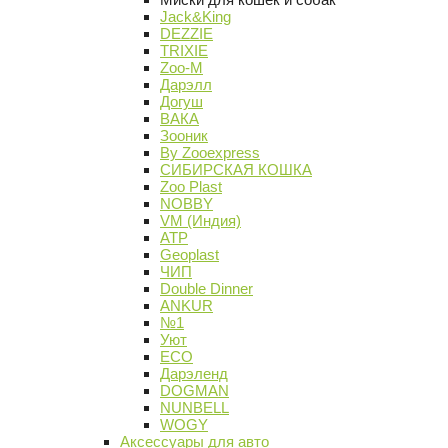
Jack&King
DEZZIE
TRIXIE
Zoo-M
Дарэлл
Догуш
ВАКА
Зооник
By Zooexpress
СИБИРСКАЯ КОШКА
Zoo Plast
NOBBY
VM (Индия)
АТР
Geoplast
ЧИП
Double Dinner
ANKUR
№1
Уют
ECO
Дарэленд
DOGMAN
NUNBELL
WOGY
Аксессуары для авто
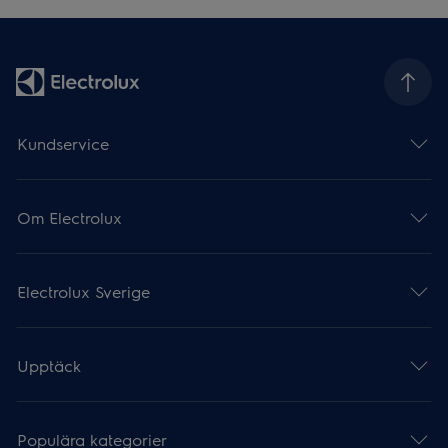
Kundservice
Om Electrolux
Electrolux Sverige
Upptäck
Populära kategorier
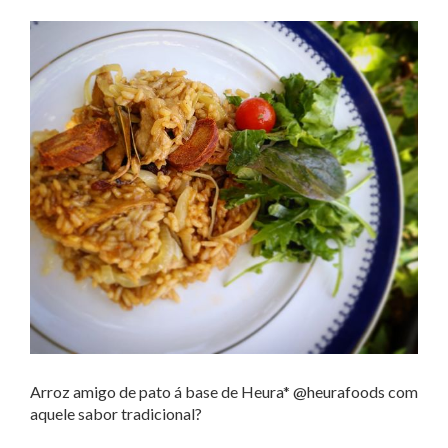
Arroz amigo de pato á base de Heura* @heurafoods com
aquele sabor tradicional?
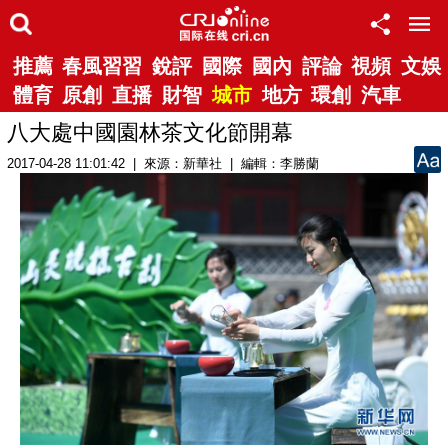
推薦
春風習習
銳評
國際
國內
評論
視頻
文娛
體育
原創
直播
財智
城市
地方
環創
汽車
八大處中國園林茶文化節開幕
2017-04-28 11:01:42 | 來源：新華社 | 編輯：李勝蘭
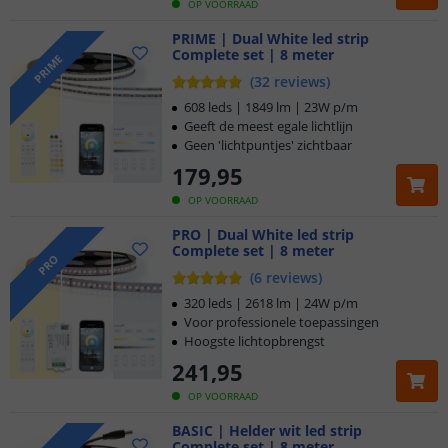
OP VOORRAAD
PRIME | Dual White led strip
Complete set | 8 meter
PRIME
(
32
reviews
)
608 leds | 1849 lm | 23W p/m
Geeft de meest egale lichtlijn
Geen 'lichtpuntjes' zichtbaar
179
,
95
OP VOORRAAD
PRO | Dual White led strip
Complete set | 8 meter
PRO
(
6
reviews
)
320 leds | 2618 lm | 24W p/m
Voor professionele toepassingen
Hoogste lichtopbrengst
241
,
95
OP VOORRAAD
BASIC | Helder wit led strip
Complete set | 8 meter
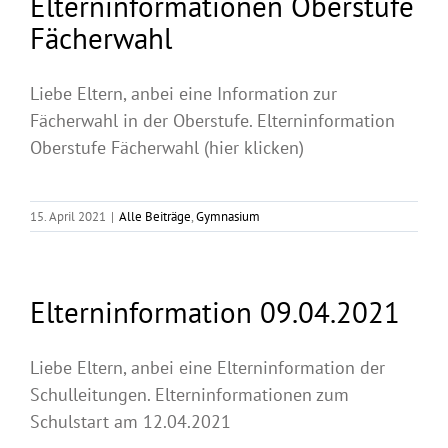
Elterninformationen Oberstufe
Fächerwahl
Liebe Eltern, anbei eine Information zur
Fächerwahl in der Oberstufe. Elterninformation
Oberstufe Fächerwahl (hier klicken)
15. April 2021
|
Alle Beiträge
,
Gymnasium
Elterninformation 09.04.2021
Liebe Eltern, anbei eine Elterninformation der
Schulleitungen. Elterninformationen zum
Schulstart am 12.04.2021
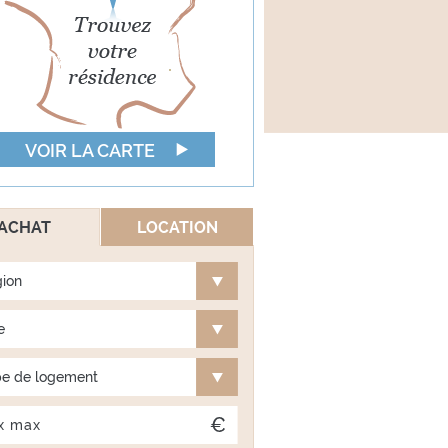
VOIR LA CARTE
ACHAT
LOCATION
ion
e
e de logement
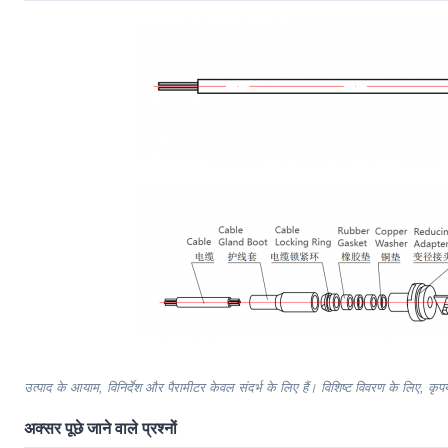
उत्पाद के आयाम, विनिर्देश और पैरामीटर केवल संदर्भ के लिए हैं। विशिष्ट विवरण के लिए, कृप
अक्सर पूछे जाने वाले प्रश्नों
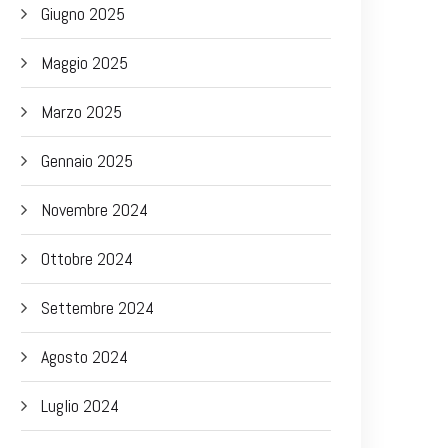
Giugno 2025
Maggio 2025
Marzo 2025
Gennaio 2025
Novembre 2024
Ottobre 2024
Settembre 2024
Agosto 2024
Luglio 2024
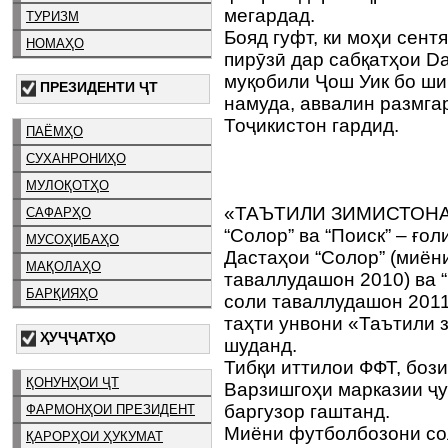
мегардад.
ТУРИЗМ
Бояд гуфт, ки моҳи сен
НОМАҲО
пирӯзӣ дар сабқатҳои Da
муқобили Ҷош Уик бо ш
ПРЕЗИДЕНТИ ҶТ
намуда, аввалин размгар
Тоҷикистон гардид.
ПАЁМҲО
СУХАНРОНИҲО
МУЛОҚОТҲО
«ТАЪТИЛИ ЗИМИСТОНА
САФАРҲО
“Солор” ва “Поиск” – ғо
МУСОҲИБАҲО
Дастаҳои “Солор” (миён
МАҚОЛАҲО
таваллудашон 2010) ва 
БАРҚИЯҲО
соли таваллудашон 2011
таҳти унвони «Таътили 
ҲУҶҶАТҲО
шуданд.
Тибқи иттилои ФФТ, боз
ҚОНУНҲОИ ҶТ
Варзишгоҳи марказии ҷ
баргузор гаштанд.
ФАРМОНҲОИ ПРЕЗИДЕНТ
Миёни футболбозони со
ҚАРОРҲОИ ҲУКУМАТ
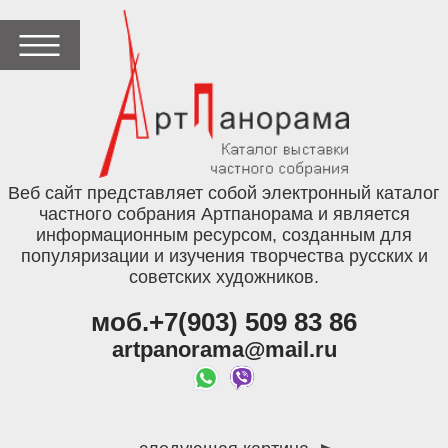
Веб сайт представляет собой электронный каталог
частного собрания Артпанорама и является
информационным ресурсом, созданным для
популяризации и изучения творчества русских и
советских художников.
моб.+7(903) 509 83 86
artpanorama@mail.ru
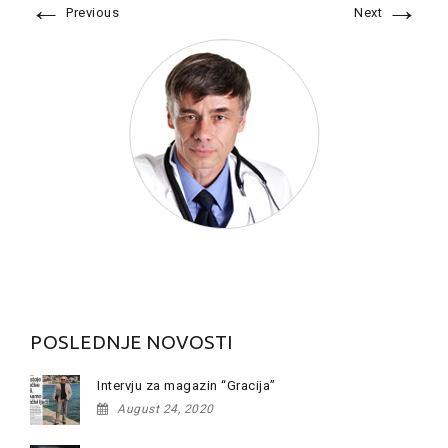
←
→
Previous
Next
POSLEDNJE NOVOSTI
Intervju za magazin “Gracija”
August 24, 2020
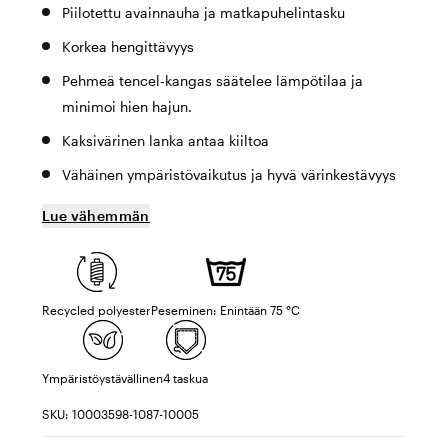
Piilotettu avainnauha ja matkapuhelintasku
Korkea hengittävyys
Pehmeä tencel-kangas säätelee lämpötilaa ja
minimoi hien hajun.
Kaksivärinen lanka antaa kiiltoa
Vähäinen ympäristövaikutus ja hyvä värinkestävyys
Lue vähemmän
Recycled polyester
Peseminen: Enintään 75 °C
Ympäristöystävällinen
4 taskua
SKU: 10003598-1087-10005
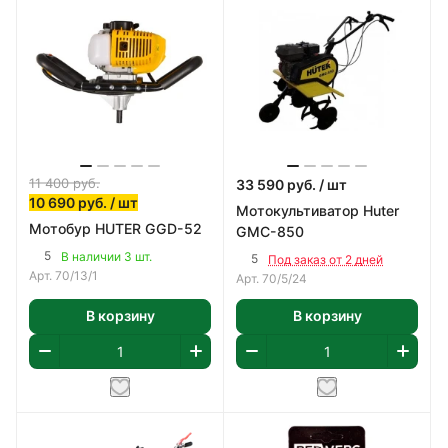
11 400
руб.
33 590
руб.
/ шт
10 690
руб.
/ шт
Мотокультиватор Huter
Мотобур HUTER GGD-52
GMC-850
5
В наличии 3 шт.
5
Под заказ от 2 дней
Арт.
70/13/1
Арт.
70/5/24
В корзину
В корзину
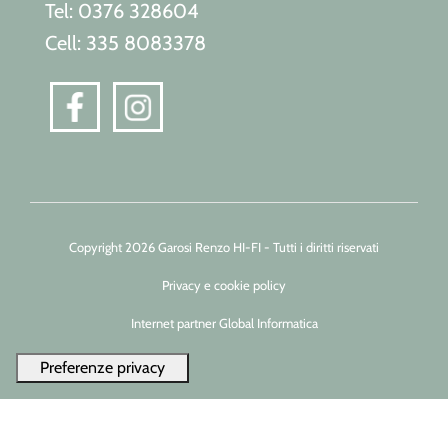
Tel: 0376 328604
Cell: 335 8083378
Copyright 2026 Garosi Renzo HI-FI - Tutti i diritti riservati
Privacy e cookie policy
Internet partner Global Informatica
Le tue preferenze relative alla privacy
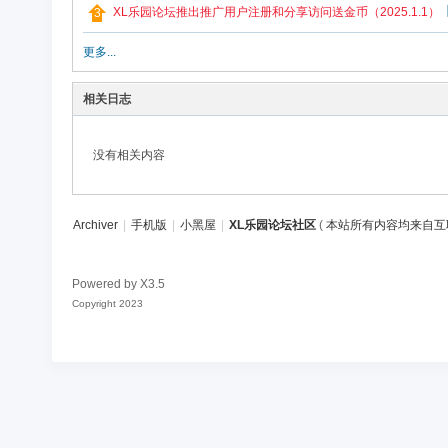
论
XL乐园论坛推出推广用户注册和分享访问送金币（2025.1.1）
坛
更多...
社
区
相关日志
没有相关内容
Archiver
|
手机版
|
小黑屋
|
XL乐园论坛社区
(
本站所有内容均来自互
Powered by
X3.5
Copyright 2023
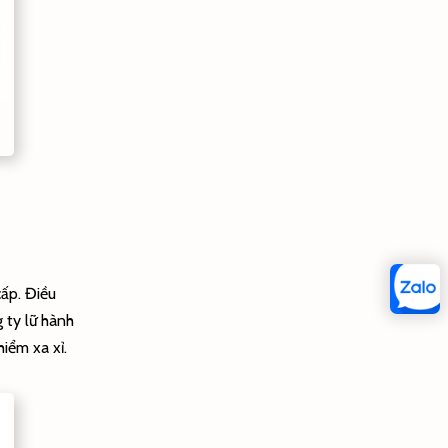
cấp. Điều
 ty lữ hành
iểm xa xỉ.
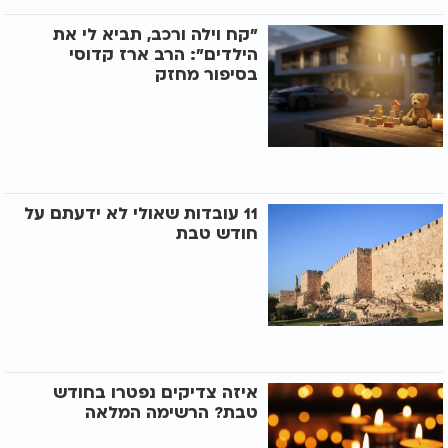
"קח וילה ורכב, תביא לי את
הילדים": הרב ארז קדוסי
בסיפור מחזק
11 עובדות שאולי לא ידעתם על
חודש טבת
איזה צדיקים נפטרו בחודש
טבת? הרשימה המלאה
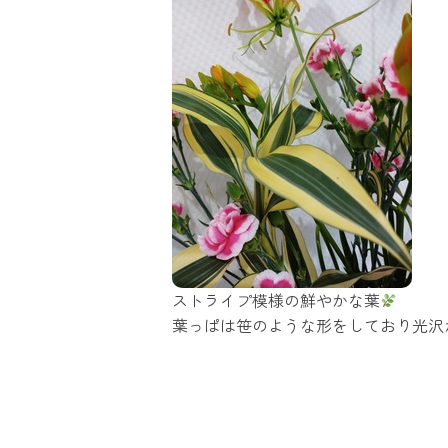
ストライプ模様の鮮やかな葉
葉っぱは笹のような形をしており光沢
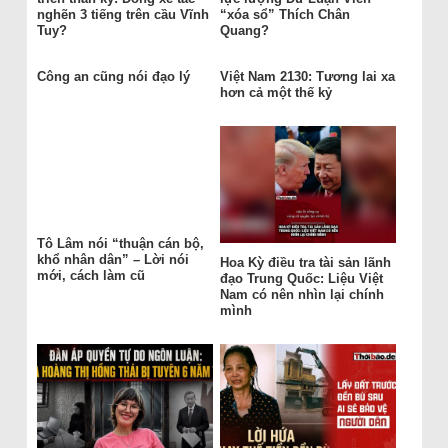
nghẽn 3 tiếng trên cầu Vĩnh
“xóa sổ” Thích Chân
Tuy?
Quang?
Công an cũng nói đạo lý
Việt Nam 2130: Tương lai xa
hơn cả một thế kỷ
Tô Lâm nói “thuận cán bộ,
khổ nhân dân” – Lời nói
Hoa Kỳ điều tra tài sản lãnh
mới, cách làm cũ
đạo Trung Quốc: Liệu Việt
Nam có nên nhìn lại chính
mình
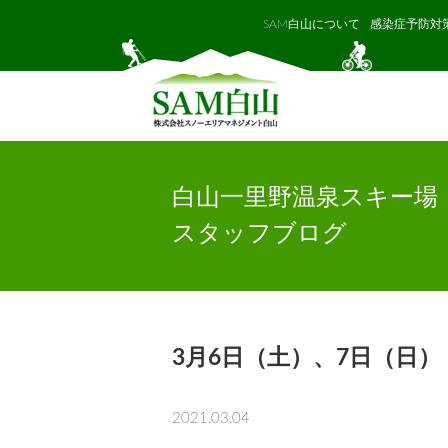
SAM白山について
感染症予防対
白山一里野温泉スキー場
スタッフブログ
3月6日（土）、7日（日
2021.03.04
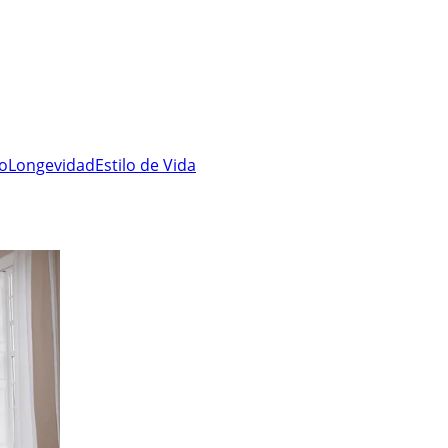
ro
Longevidad
Estilo de Vida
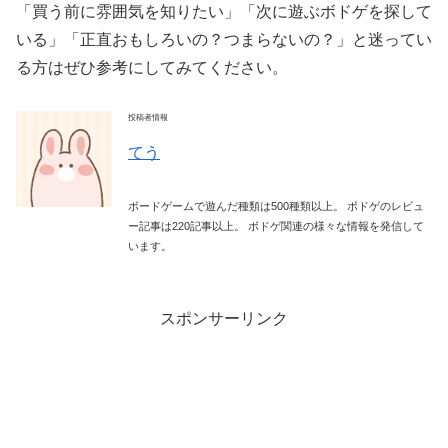
「買う前に雰囲気を知りたい」「次に遊ぶボドゲを探して
いる」「正直おもしろいの？つまらないの？」と迷ってい
る方はぜひ参考にしてみてください。
投稿者情報
てう
ボードゲームで遊んだ種類は500種類以上。 ボドゲのレビュ
ー記事は220記事以上。 ボドゲ関連の様々な情報を発信して
います。
スポンサーリンク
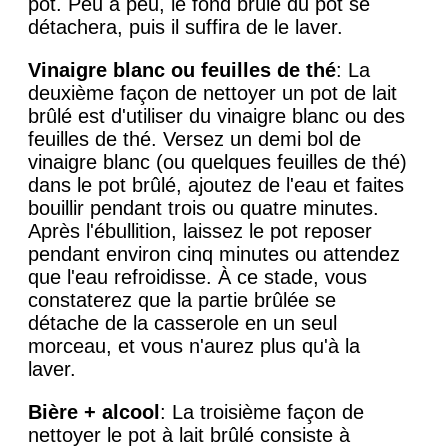
pot. Peu à peu, le fond brûlé du pot se
détachera, puis il suffira de le laver.
Vinaigre blanc ou feuilles de thé
: La
deuxième façon de nettoyer un pot de lait
brûlé est d'utiliser du vinaigre blanc ou des
feuilles de thé. Versez un demi bol de
vinaigre blanc (ou quelques feuilles de thé)
dans le pot brûlé, ajoutez de l'eau et faites
bouillir pendant trois ou quatre minutes.
Après l'ébullition, laissez le pot reposer
pendant environ cinq minutes ou attendez
que l'eau refroidisse. À ce stade, vous
constaterez que la partie brûlée se
détache de la casserole en un seul
morceau, et vous n'aurez plus qu'à la
laver.
Bière + alcool
: La troisième façon de
nettoyer le pot à lait brûlé consiste à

About this task | Using the data above, return the lines from the one holding "Le tue preferenze relative alla privacy" through the one holding "brûlé est d'utiliser du vinaigre blanc ou des" exactly, but not the pictures.

Solution to this problem |
Le tue preferenze relative alla privacy
论
XL乐园论坛推出推广用户注册和分享访问送金币（2025.1.1）
坛
更多...
社
区
相关日志
没有相关内容
Archiver
|
手机版
|
小黑屋
|
XL乐园论坛社区
(
本站所有内容均来自互
Powered by
X3.5
Copyright 2023
cấp. Điều
 ty lữ hành
iểm xa xỉ.
"קח וילה ורכב, תביא לי את
הילדים": הרב ארז קדוסי
בסיפור מחזק
11 עובדות שאולי לא ידעתם על
חודש טבת
איזה צדיקים נפטרו בחודש
טבת? הרשימה המלאה
ストライプ模様の鮮やかな葉
葉っぱは笹のような形をしており光沢
nghẽn 3 tiếng trên cầu Vĩnh
“xóa sổ” Thích Chân
Tuy?
Quang?
Công an cũng nói đạo lý
Việt Nam 2130: Tương lai xa
hơn cả một thế kỷ
Tô Lâm nói “thuận cán bộ,
khổ nhân dân” – Lời nói
Hoa Kỳ điều tra tài sản lãnh
mới, cách làm cũ
đạo Trung Quốc: Liệu Việt
Nam có nên nhìn lại chính
mình
SAM白山について
感染症予防対
白山一里野温泉スキー場
スタッフブログ
3月6日（土）、7日（日
2021.03.04
ro
Longevidad
Estilo de Vida
「買う前に雰囲気を知りたい」「次に遊ぶボドゲを探して
いる」「正直おもしろいの？つまらないの？」と迷ってい
る方はぜひ参考にしてみてください。
投稿者情報
てう
ボードゲームで遊んだ種類は500種類以上。 ボドゲのレビュ
ー記事は220記事以上。 ボドゲ関連の様々な情報を発信して
います。
スポンサーリンク
pot. Peu à peu, le fond brûlé du pot se
détachera, puis il suffira de le laver.
Vinaigre blanc ou feuilles de thé
: La
deuxième façon de nettoyer un pot de lait
brûlé est d'utiliser du vinaigre blanc ou des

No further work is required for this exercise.